**INFORMATION SUPPLIED**
=== Begin Enclosure ===
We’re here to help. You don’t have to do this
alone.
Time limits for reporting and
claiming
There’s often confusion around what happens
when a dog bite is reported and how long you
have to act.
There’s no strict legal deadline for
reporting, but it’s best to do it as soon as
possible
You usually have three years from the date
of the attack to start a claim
=== End Enclosure ===
=== Begin Enclosure ===
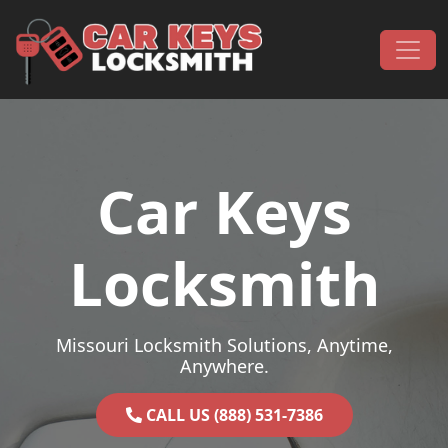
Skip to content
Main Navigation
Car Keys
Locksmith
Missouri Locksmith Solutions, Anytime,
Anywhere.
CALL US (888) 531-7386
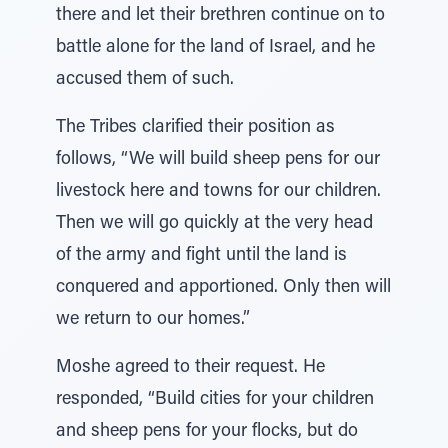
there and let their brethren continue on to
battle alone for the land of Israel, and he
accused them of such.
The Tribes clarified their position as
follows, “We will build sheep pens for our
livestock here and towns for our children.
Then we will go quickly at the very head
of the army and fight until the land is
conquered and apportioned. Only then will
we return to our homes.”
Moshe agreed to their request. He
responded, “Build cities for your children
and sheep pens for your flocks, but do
=== End Enclosure ===
=== Begin Enclosure ===
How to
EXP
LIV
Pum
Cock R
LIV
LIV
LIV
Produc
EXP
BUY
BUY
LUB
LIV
=== End Enclosure ===
**WHAT THIS TASK INVOLVES**
Could you copy every line from the records that mentions the word "alone"?

**ANSWER FOR THIS EXERCISE**
alone.
battle alone for the land of Israel, and he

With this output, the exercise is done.